On dit que c’est dans le besoin qu’on reconnaît ses amis. Fragilisé par un scandale de corruption, sous pression de l’administration américaine et de l’armée russe qui continue de grignoter le territoire ukrainien, Volodymyr Zelensky était ce lundi de retour à Paris. Objectif : mobiliser ses soutiens européens, alors que se négocie aux États-Unis le plan de paix qui sera soumis à la Russie. Moscou « ne doit pas être récompensé », a-t-il prévenu.

La première ébauche de ce plan, négocié secrètement par l’émissaire américain Steve Witkoff, et un financier proche du Kremlin, Kirill Dmitriev, constituait un alignement presque total sur les exigences de Moscou : abandon des Oblasts de Donetsk et Louhansk, cession des territoires occupés, renoncement de l’Ukraine à intégrer l’Otan, réduction de ses effectifs militaires… Une quasi-capitulation, que le président ukrainien n’avait pas osé rejeter de peur de brusquer Donald Trump, mais dont il avait proposé de réviser les termes. Le projet a depuis été retravaillé avec les Européens et les Ukrainiens. Depuis dimanche, des négociations bilatérales se déroulent en Floride entre l’administration Trump et une délégation de Kiev. Le négociateur ukrainien Roustem Oumerov a fait état ce lundi de « progrès significatifs » sur le projet, bien que des « ajustements » soient encore nécessaires.

L’émissaire américain attendu à Moscou

Les Européens n’en craignent toujours pas moins un plan qui soit défavorable à l’Ukraine, alors que Steve Witkoff est attendu mardi à Moscou par Vladimir Poutine. « Je crains que toute la pression soit exercée sur le côté le plus faible, car la reddition de l’Ukraine, c’est la manière la plus facile de mettre fin à cette guerre », a résumé la cheffe de la diplomatie européenne, Kaja Kallas.

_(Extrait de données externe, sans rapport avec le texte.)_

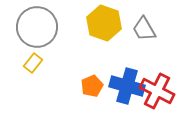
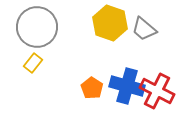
yellow hexagon: moved 6 px right
gray trapezoid: rotated 20 degrees counterclockwise
orange pentagon: moved 2 px down; rotated 15 degrees counterclockwise
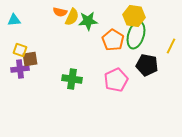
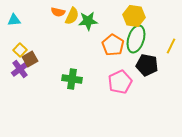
orange semicircle: moved 2 px left
yellow semicircle: moved 1 px up
green ellipse: moved 4 px down
orange pentagon: moved 5 px down
yellow square: rotated 24 degrees clockwise
brown square: rotated 21 degrees counterclockwise
purple cross: rotated 30 degrees counterclockwise
pink pentagon: moved 4 px right, 2 px down
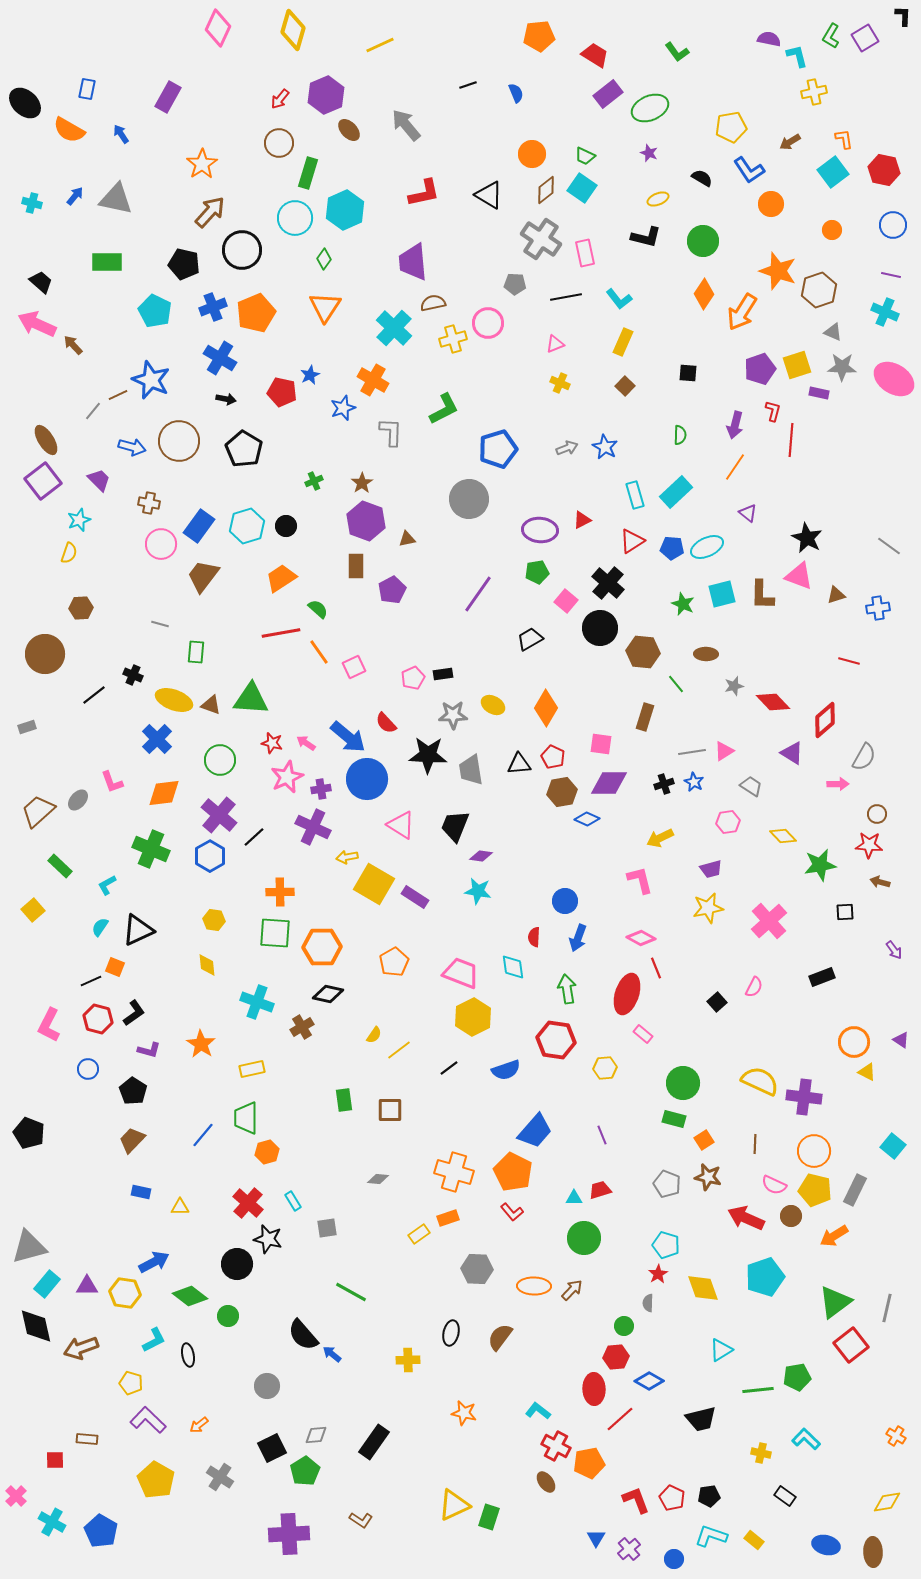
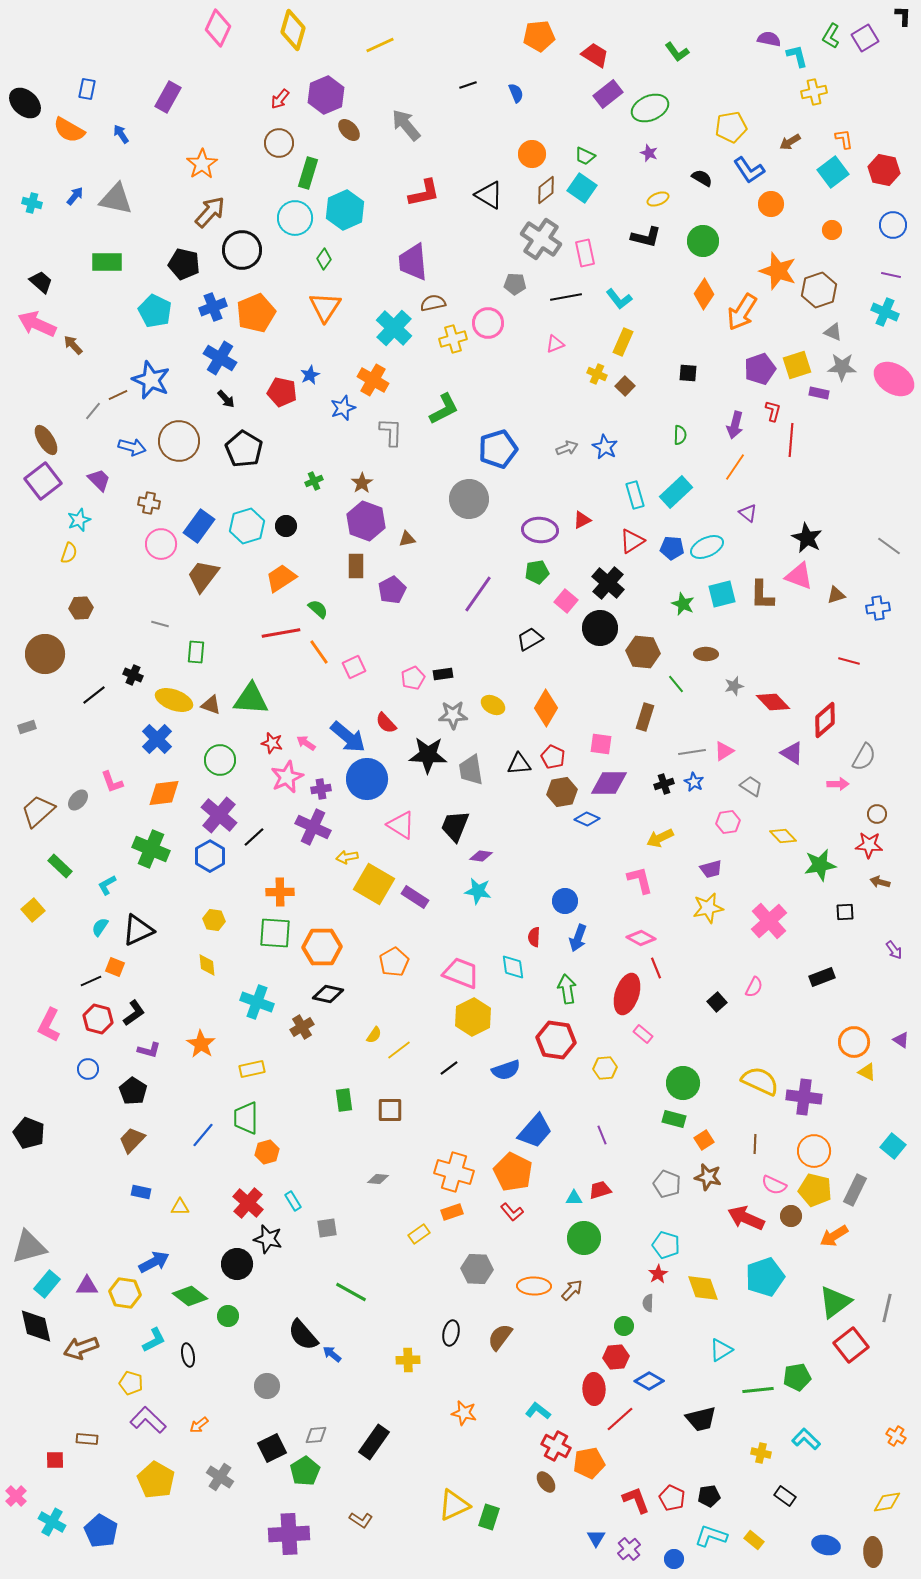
yellow cross at (560, 383): moved 37 px right, 9 px up
black arrow at (226, 399): rotated 36 degrees clockwise
orange rectangle at (448, 1218): moved 4 px right, 6 px up
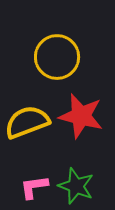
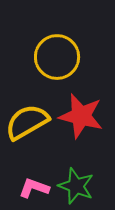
yellow semicircle: rotated 9 degrees counterclockwise
pink L-shape: moved 1 px down; rotated 28 degrees clockwise
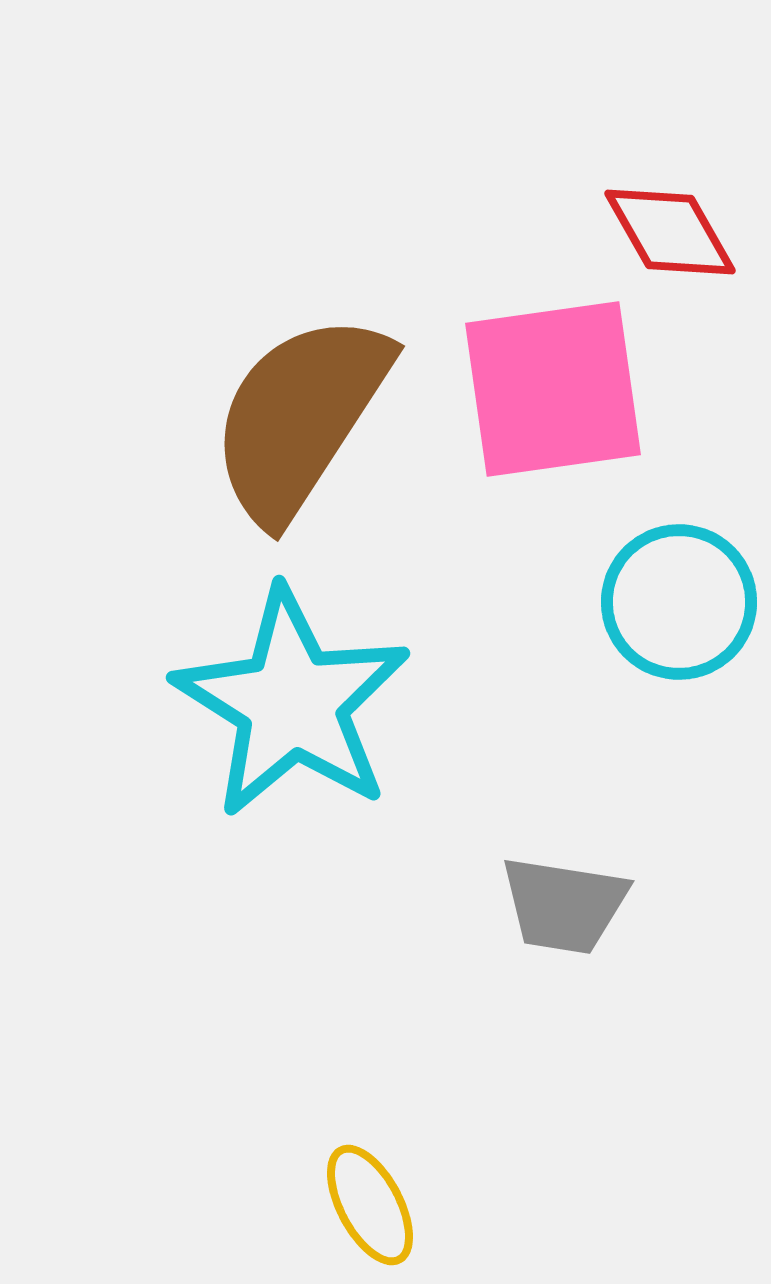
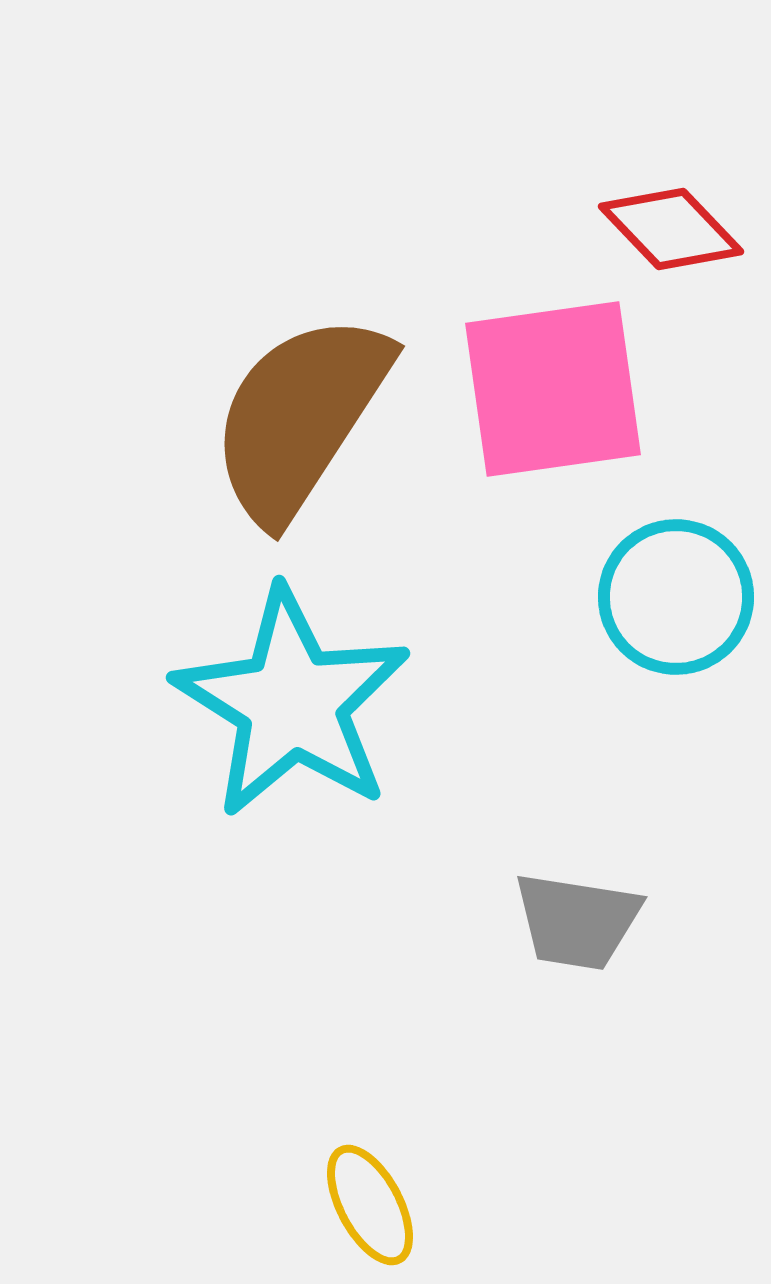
red diamond: moved 1 px right, 3 px up; rotated 14 degrees counterclockwise
cyan circle: moved 3 px left, 5 px up
gray trapezoid: moved 13 px right, 16 px down
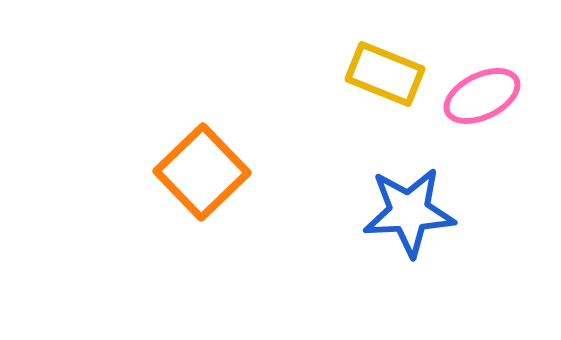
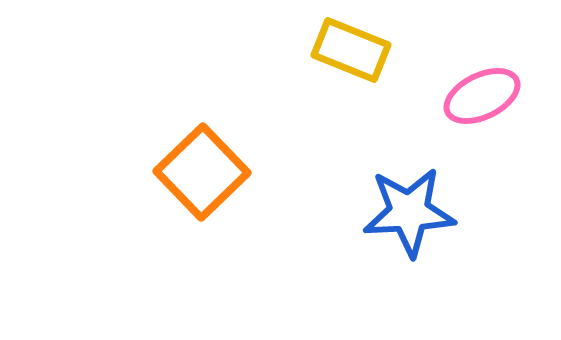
yellow rectangle: moved 34 px left, 24 px up
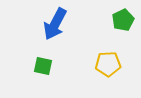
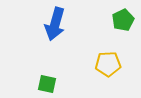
blue arrow: rotated 12 degrees counterclockwise
green square: moved 4 px right, 18 px down
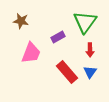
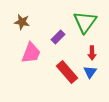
brown star: moved 1 px right, 1 px down
purple rectangle: rotated 16 degrees counterclockwise
red arrow: moved 2 px right, 3 px down
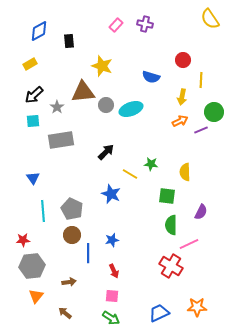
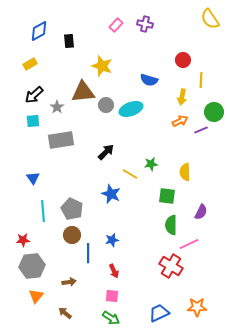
blue semicircle at (151, 77): moved 2 px left, 3 px down
green star at (151, 164): rotated 16 degrees counterclockwise
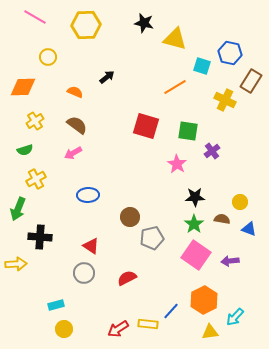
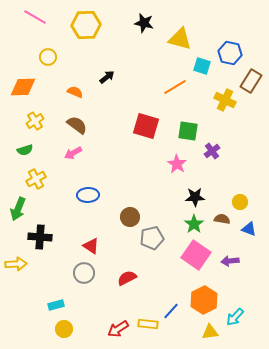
yellow triangle at (175, 39): moved 5 px right
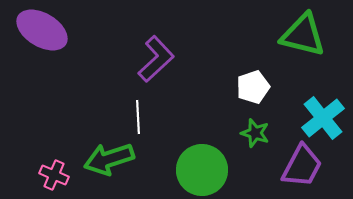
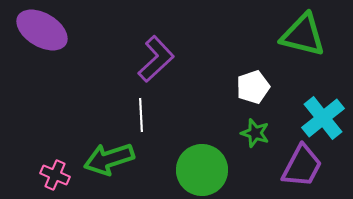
white line: moved 3 px right, 2 px up
pink cross: moved 1 px right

L’enjeu pour les Européens est donc de peser dans les discussions au côté de Kiev. « Il n’y a pas aujourd’hui à proprement parler un plan qui soit finalisé sur les questions des territoires. Il ne peut être finalisé que par le président Zelensky », a déclaré Emmanuel Macron à l’issue d’une rencontre avec son homologue à l’Élysée. « Sur la question des actifs gelés, des garanties de sécurité, de l’accession à l’Union européenne, des sanctions européennes, [ce plan] ne peut être finalisé qu’avec les Européens autour de la table. Donc nous sommes encore à une phase préalable », a ajouté le chef de l’État.

Sur le front, une pression qui ne faiblit pas

Les deux hommes se sont également entretenus avec le Premier ministre britannique Keir Starmer et plusieurs dirigeants européens (Allemagne, Pologne, Italie, Norvège, Finlande, Danemark, Pays-Bas), ainsi qu’avec les présidents des institutions européennes Antonio Costa et Ursula von der Leyen, ainsi que le secrétaire général de l’Otan Mark Rutte. « La rencontre a permis de faire avancer la concertation entre tous les Européens, de coordonner aussi nos vues avec les négociateurs et de rappeler l’importance de la mobilisation de tous pour une paix juste et durable », a souligné Emmanuel Macron.

Depuis le début de l’invasion russe, c’est la 10e visite en France de Volodymyr Zelensky. Il a également rapidement visité l’usine de Dassault Aviation en région parisienne, deux semaines après avoir signé une lettre d’intention pour acheter jusqu‘à 100 avions de combat Rafale, et est attendu ce mardi en Irlande pour sa première visite dans le pays.

Cette visite intervient alors que les forces russes continuent d’avancer au prix de lourdes pertes. Selon les données de l’Institut américain pour l’étude de la guerre (ISW), Moscou a pris en un mois 701 km² aux Ukrainiens, la deuxième avancée la plus importante après celle de novembre 2024 (en dehors des premiers mois de guerre où la ligne de front était très mobile).